When the time was right, she had me grab a strainer. I started to protest, but she held a finger to my quivering lips, ssshhhh. She eased it on the top of the stock pot, and pushed it down, allowing stock to fill the mesh void as it submerged. Et voila, we had perfectly strained, ready-to-add stock without lifting the heavy pot and soiling bowls or more pots.


Maybe this was learned in her chef's training, or necessity had borne the invention, because the dishwasher has called in sick that night at the school. I heard mumblings of we students getting a bonus "dishwashing experience at no extra charge." Not gonna be me; wearing their used apron was my limit.

I learned a lot from this class, and Chris. As my bounty of chopped ingredients neared the end of their journey to soup, I tasted it. I had asked Chris when to add salt, and she advised after each ingredient is added. A pinch, she taught me, is 1/16 of teaspoon, so you have sixteen pinches before even a teaspoon is reached. She stressed the importance of a flavorful soup base and told us that woodsy herbs like rosemary and thyme can be sauteed with the savory trilogy of onions, carrots and celery to enhance that.

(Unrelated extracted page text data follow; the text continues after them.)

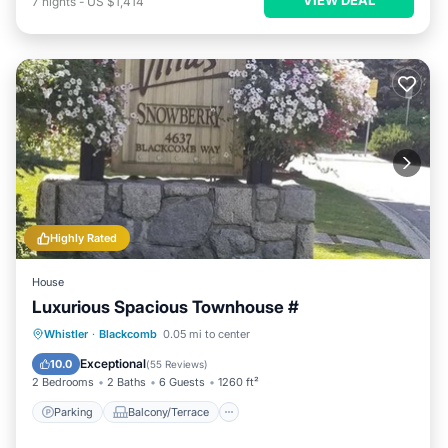
7
nights
-
US $1,414
Highly Rated
House
Luxurious Spacious Townhouse #
Parking
Balcony/Terrace
Kitchen
Whistler
·
Blackcomb
0.05 mi to center
Internet
Exceptional
10.0
(
55 Reviews
)
2 Bedrooms
2 Baths
6 Guests
1260 ft²
Parking
Balcony/Terrace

My soup was beautiful. The kale stayed bright green the entire time. Although it needed salt, I held off. Parmesan cheese finished the dish, and Bob has taught me that the cheese adds salt. I sprinkled the cheese, a little basil, stirred, and sat there all alone with my thoughts and soup. Who knew what the others were thinking about their lesson, but I was content.

Knife skills 101 is under my belt. Advanced Skills Class is in my sight, where Chris says we get to de-bone a chicken and threaten old people. At least I think that's what she said; she started talking class dates and class sizes and the next thing I knew I was walking down the hall, rubbing my sore finger, digesting my night and my soup. I happed upon this mall Easter Bunny waiting for poseurs. He had a fan on him, trying not to melt from the heat. 

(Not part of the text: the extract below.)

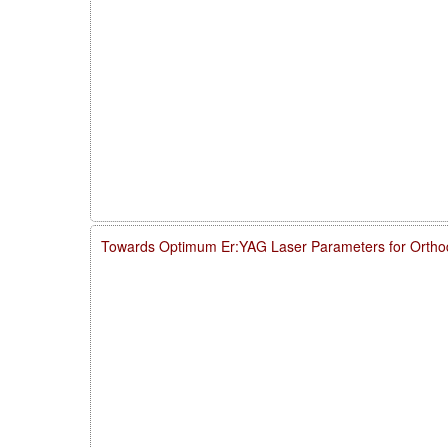
Towards Optimum Er:YAG Laser Parameters for Ortho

For once I can tell exactly what someone else was truly thinking. We both were imagining him naked.

2 comments:

  1. GCW had his perfect window of opportunity to test his vegetable castrating skills on a lovely minestrone when he returned to Fort Lauderdale and visited a sick friend...who wouldn't have been sick if she hadn't carried coats back and for to DC like they were a tube of lipstick.

    The soup was a treasure,delish,just enough of a spicy touch to clear the head...and had to finish the dish..after all I had to get the bowl back.

    ReplyDelete
  2. Gregory,
    Lots of good info there, particularly about getting the panties off virgins. Some information comes at exactly the right time in life and some comes too late. Where were you when i needed you?
    Anyway, thanks for all the good information and to all the virgins out there, thanks for nothing.